D’ oro o d’argento non importa… la Germania oggi insegna che se si sta in galera causa strupro, al berlinale si può partecipare… e addirittura vincere.
Roman Polanski ieri vince il premio per la regia: l’Orso d’Argento al made in polonia “The Ghost writer” sbaraglia la giuria nonostante il suo regista non era lì a prendersi gli applausi. Polanski, agli arresti domiciliari in Svizzera perche’ accusato di uno strupro a una tredicenne avvenuto nel 1967 negli Usa, non ha potuto assistere alla premiere del film a Berlino. A ritirare il premio Robert Benmussa, il suo produttore: “Sono sicuro che Roman ne e’ felice”, ha detto. Sicuramente si… perchè non esserlo.

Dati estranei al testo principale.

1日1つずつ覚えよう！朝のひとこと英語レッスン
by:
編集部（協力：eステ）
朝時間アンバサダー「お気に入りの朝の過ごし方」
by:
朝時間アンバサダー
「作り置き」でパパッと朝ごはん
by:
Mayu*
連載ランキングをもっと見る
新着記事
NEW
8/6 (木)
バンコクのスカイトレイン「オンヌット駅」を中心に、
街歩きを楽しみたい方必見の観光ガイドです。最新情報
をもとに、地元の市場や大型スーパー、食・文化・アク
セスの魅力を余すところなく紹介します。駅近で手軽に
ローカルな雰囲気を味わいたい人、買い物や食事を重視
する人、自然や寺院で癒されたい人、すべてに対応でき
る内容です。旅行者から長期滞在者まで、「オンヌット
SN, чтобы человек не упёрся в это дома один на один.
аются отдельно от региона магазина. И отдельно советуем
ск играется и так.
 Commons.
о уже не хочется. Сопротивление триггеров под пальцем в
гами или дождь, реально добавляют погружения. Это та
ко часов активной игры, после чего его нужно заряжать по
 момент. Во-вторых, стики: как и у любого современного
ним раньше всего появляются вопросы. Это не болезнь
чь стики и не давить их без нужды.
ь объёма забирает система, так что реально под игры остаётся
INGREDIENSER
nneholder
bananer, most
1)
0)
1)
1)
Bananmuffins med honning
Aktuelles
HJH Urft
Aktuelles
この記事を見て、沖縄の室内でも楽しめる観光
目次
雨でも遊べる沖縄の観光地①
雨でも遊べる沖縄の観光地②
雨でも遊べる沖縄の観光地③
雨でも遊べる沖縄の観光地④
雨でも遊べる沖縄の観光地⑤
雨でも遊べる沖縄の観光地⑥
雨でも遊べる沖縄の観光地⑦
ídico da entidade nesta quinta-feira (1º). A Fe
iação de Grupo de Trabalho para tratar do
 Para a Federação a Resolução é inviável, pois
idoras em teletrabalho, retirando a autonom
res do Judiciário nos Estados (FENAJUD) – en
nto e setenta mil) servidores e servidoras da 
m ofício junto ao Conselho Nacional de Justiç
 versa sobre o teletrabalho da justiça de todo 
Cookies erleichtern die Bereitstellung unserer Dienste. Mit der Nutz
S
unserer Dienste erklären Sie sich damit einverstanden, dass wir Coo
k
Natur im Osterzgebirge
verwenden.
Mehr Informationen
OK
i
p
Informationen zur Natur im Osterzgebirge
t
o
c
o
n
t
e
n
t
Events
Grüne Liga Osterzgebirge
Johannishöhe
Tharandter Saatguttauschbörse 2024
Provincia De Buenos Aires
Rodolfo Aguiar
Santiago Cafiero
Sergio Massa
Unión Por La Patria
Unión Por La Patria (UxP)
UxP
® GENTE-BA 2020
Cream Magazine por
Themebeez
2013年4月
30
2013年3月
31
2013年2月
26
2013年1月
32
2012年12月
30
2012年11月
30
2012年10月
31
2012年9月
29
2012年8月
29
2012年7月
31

Ma subito dopo rivela cosa gli ha detto Roman sulla, già nulla, possibilità di intervenire alla cerimonia:
 “Se potessi venire, non lo farei: l’ultima volta che sono andato a un festival per rititrare un premio, sono finito in galera”. Giustizia o no, sicuramente non è colpa di Berlino, tantomeno della Berlinale che in più lo riconosce con l’ orsetto.

Se la regia di un film consiste nel trasmettere alla sceneggiatura un particolare punto di vista, collaborando al montaggio e alla creazione dello spettacolo… è stato davvero il caso di far partecipare ancora un artista pluripremiato che ora passa le sue ore riflettendo sul passato? Far vincere la sua bravura, induce sociologicamente a pensare che che questa persona deve essere punita e ripulita dagli orrori per cui viene condannato?

A “Miele”, nuovo episodio della trilogia di Semih Kaplanoglu va l’orso d’oro. Il racconto della vita di un ragazzo, Yusuf, e della sua crescita personale e artistica in un villaggio contadino in Turchia, commuove il pubblico.
La migliore interpetazione è invece quella di Grigori Dobrygin e Sergei Puskepalis: vincono l’Orso d’argento “Come ho finito questa estate”, diretto dal russo Alexej Popogrebski.